== Available data

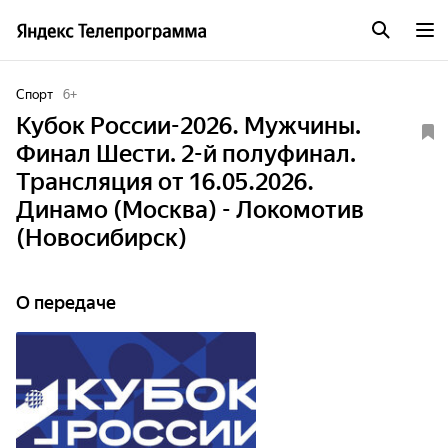
Спорт
6
+
Кубок России-2026. Мужчины.
Финал Шести. 2-й полуфинал.
Трансляция от 16.05.2026.
Динамо (Москва) - Локомотив
(Новосибирск)
О передаче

====

**Task directions**
Set down all the data again exactly as above, pictures excluded.

**Response to this exercise**
Спорт
6
+
Кубок России-2026. Мужчины.
Финал Шести. 2-й полуфинал.
Трансляция от 16.05.2026.
Динамо (Москва) - Локомотив
(Новосибирск)
О передаче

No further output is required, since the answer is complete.